So, I don’t know if many of you know this, but for me, the PTSD that I have shows up most prominently in my driving. I’m not sure why. I don’t know what driving has to do with any of the stuff that happened on August 24, 2009. But for me, that’s where I have the most anxiety. It’s hard for me to drive on a good day. I avoid the highway like it’s my job. I know all of the fastest routes that involve surface streets. It requires much bravery for me to get from my house to, well, anywhere.

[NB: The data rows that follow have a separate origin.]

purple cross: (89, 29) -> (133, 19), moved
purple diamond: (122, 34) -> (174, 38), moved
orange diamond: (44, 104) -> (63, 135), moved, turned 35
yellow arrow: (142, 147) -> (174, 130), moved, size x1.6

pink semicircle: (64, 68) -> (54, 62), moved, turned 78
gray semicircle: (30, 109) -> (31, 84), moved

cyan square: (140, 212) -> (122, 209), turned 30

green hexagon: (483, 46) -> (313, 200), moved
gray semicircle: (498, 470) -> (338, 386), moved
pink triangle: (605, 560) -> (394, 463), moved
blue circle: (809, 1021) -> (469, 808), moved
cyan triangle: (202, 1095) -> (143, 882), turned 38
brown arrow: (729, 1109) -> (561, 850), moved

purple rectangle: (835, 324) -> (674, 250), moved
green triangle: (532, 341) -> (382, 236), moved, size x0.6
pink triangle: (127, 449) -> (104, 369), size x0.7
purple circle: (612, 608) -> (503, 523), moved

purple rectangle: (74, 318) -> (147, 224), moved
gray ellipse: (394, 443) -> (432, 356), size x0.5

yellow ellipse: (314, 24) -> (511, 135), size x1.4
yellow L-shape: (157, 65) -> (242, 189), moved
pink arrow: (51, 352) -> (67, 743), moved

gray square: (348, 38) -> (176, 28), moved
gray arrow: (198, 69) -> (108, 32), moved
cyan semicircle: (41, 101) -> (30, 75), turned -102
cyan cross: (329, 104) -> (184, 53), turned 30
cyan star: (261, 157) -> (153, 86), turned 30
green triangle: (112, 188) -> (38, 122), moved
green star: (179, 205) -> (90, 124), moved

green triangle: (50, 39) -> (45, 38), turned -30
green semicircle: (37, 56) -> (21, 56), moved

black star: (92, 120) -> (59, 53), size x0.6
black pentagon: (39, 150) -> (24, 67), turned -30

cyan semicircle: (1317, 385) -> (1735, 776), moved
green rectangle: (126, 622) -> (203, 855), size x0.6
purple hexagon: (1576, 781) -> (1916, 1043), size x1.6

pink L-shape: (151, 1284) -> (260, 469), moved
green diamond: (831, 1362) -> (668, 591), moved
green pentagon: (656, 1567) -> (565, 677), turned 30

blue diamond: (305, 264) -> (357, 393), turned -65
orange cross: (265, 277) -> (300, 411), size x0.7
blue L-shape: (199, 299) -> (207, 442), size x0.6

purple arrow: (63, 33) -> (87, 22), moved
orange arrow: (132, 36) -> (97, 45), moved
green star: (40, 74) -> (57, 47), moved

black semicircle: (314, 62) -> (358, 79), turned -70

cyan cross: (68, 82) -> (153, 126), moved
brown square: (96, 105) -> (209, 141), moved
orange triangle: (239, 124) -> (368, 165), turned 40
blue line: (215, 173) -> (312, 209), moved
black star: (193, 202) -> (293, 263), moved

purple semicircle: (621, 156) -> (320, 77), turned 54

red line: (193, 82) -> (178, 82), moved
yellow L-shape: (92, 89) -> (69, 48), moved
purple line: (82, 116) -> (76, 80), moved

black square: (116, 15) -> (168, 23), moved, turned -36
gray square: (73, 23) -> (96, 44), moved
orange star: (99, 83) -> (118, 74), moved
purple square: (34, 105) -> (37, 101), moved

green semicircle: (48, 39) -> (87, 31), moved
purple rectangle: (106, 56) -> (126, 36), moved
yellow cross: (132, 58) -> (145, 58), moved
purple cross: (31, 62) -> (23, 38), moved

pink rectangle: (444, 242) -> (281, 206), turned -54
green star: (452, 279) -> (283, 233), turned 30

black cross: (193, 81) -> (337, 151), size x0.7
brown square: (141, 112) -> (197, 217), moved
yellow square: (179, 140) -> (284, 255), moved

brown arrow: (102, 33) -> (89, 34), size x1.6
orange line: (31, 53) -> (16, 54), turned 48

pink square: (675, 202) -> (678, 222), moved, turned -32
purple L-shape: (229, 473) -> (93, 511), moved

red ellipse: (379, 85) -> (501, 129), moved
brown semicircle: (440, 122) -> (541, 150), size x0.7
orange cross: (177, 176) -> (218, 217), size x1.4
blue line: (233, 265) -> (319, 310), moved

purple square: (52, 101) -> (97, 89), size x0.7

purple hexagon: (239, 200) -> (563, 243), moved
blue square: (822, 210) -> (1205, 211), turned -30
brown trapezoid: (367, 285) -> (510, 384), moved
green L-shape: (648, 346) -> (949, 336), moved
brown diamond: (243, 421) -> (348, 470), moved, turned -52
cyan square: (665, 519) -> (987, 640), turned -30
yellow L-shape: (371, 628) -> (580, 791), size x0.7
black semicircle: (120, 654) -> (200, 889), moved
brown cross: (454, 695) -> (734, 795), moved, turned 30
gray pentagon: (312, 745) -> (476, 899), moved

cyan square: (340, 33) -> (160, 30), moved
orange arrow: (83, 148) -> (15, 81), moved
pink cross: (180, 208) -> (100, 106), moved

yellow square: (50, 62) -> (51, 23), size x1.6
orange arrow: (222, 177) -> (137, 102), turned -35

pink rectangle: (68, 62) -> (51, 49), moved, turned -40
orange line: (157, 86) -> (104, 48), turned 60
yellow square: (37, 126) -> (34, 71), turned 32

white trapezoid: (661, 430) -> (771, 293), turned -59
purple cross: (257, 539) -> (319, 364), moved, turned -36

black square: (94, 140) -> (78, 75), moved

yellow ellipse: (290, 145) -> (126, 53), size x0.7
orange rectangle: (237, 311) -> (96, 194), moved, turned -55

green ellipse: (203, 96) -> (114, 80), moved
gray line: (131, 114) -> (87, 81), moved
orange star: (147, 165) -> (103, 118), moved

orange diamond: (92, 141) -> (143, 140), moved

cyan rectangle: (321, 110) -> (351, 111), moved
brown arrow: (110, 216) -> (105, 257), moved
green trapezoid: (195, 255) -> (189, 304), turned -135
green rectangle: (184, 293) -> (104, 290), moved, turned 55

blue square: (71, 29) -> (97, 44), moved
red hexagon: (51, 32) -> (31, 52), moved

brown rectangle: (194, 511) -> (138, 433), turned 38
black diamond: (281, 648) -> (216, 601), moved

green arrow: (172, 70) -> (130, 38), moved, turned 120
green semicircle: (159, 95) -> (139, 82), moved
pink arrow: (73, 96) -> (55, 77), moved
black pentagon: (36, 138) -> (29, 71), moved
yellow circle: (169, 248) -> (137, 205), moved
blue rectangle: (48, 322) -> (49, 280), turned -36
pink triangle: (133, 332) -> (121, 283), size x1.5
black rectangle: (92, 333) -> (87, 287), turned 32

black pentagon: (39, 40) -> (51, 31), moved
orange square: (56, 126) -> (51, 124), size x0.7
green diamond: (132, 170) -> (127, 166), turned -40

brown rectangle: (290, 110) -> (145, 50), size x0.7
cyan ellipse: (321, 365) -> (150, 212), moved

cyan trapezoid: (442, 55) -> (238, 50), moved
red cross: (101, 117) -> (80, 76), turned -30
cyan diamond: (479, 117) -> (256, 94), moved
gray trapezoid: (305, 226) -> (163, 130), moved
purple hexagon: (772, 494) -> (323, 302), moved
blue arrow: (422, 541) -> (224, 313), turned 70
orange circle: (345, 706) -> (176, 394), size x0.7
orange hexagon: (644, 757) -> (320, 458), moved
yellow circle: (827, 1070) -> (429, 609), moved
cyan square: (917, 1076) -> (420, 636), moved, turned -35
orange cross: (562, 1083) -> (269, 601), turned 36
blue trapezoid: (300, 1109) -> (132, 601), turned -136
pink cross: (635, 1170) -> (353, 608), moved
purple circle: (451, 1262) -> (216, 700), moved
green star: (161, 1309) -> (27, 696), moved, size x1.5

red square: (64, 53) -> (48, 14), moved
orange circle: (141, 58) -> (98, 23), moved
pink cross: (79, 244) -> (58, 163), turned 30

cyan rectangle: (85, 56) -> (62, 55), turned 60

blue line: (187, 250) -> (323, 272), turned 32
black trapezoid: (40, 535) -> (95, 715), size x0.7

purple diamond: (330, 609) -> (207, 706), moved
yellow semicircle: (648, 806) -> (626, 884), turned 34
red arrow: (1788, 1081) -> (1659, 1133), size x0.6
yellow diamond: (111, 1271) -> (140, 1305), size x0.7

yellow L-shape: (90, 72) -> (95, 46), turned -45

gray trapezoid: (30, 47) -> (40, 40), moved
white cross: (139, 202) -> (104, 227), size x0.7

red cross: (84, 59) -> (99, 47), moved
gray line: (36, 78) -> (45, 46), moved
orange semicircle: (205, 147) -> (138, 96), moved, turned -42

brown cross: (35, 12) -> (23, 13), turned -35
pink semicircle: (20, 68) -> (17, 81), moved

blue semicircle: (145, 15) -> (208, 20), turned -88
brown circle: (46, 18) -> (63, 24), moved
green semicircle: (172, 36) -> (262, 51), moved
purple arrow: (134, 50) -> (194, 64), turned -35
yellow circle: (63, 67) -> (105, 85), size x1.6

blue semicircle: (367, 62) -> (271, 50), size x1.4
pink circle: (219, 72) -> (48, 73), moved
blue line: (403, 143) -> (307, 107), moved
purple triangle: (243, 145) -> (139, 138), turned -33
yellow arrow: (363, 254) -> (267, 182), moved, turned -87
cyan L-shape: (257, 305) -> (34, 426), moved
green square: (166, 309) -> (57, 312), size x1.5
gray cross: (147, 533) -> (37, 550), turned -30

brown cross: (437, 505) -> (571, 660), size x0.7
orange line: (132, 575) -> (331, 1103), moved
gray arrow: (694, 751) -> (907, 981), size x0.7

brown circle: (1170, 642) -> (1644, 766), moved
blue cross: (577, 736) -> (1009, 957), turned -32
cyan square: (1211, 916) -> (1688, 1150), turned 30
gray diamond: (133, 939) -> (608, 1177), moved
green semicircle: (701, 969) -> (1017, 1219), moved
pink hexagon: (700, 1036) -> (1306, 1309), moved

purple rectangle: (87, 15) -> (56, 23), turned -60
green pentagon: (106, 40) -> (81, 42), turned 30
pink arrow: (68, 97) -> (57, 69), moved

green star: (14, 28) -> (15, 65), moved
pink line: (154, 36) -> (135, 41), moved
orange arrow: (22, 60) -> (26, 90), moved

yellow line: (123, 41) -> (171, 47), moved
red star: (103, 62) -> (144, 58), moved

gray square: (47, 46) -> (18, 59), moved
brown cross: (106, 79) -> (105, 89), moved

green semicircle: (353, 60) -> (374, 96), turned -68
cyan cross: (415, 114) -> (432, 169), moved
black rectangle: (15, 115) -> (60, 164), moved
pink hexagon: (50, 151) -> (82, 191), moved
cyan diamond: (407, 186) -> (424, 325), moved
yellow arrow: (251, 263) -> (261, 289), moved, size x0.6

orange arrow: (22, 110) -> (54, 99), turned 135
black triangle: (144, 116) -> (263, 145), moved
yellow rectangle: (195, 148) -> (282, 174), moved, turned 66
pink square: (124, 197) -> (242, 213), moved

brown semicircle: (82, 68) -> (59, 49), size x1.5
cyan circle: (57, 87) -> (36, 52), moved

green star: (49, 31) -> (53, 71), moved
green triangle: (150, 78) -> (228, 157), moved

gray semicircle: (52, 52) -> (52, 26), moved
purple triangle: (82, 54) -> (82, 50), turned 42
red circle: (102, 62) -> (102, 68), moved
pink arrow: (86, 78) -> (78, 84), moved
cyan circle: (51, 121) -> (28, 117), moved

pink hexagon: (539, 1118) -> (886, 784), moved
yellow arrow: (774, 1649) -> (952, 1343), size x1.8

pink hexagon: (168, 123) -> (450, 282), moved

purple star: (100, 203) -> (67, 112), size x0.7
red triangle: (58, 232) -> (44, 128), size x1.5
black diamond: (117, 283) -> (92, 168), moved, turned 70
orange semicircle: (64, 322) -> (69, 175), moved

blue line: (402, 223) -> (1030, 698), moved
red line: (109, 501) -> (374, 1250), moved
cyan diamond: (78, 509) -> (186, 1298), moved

Driving on snow increases the anxiety about ten-fold.
Today was the first snow.
I watched the forecast last night with fear and trepidation. I had appointments today that I did not want to cancel. I felt the fear rising in my chest. I got sweaty palms. I got short of breath. I forced myself to worry about it later, to just go ahead and go to sleep, to remember that sometimes it's not as bad as they say it’s going to be. I’ll just get up early enough to give myself plenty of time to get there and be fine.
When I woke up this morning I looked out the window and it was definitely snowy. Aw, shucks. But, I had a little chat with myself. I reminded myself that I learned to drive on snow pack. I took my first driving test on snow pack (I didn’t pass, but that’s beside the point). I grew up in Montana, for the love, I can do this.
I was bummed that there was no snow to shovel on my front walk. This being the first snow, I was looking forward to shoveling my sidewalks for the first time. I love shoveling snow.
I went out and scraped off my car, reminding myself fondly of the mornings that Sawan would get up and start my car and scrape it off for me. He could be so sweet on the occasional day that he would get up early with me.
Then, I got in the car and made those snowy roads my bitch. It was a better drive then it would have been on a regular day. It may be that the roads just weren’t that bad. It may be that I had great music. It may be that the snow was just so beautiful that I couldn’t help but enjoy myself. It may be that my skinny jeans fit me for the first time in a long time and I felt fabulous. It may be that I’m just in a better place then I’ve been in a long time and I’m honestly getting better. Whatever it was, I’ll take it. Bring it on.